[Records from a dataset]
+ + +
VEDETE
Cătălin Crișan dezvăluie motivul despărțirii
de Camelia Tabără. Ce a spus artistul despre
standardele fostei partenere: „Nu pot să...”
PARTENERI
+ + +
TASK DIRECTIONS - Search the data for "de Camelia Tabără. Ce a spus artistul despre". Beginning with that line, set down every line through the last exactly.

TASK SOLUTION -
de Camelia Tabără. Ce a spus artistul despre
standardele fostei partenere: „Nu pot să...”
PARTENERI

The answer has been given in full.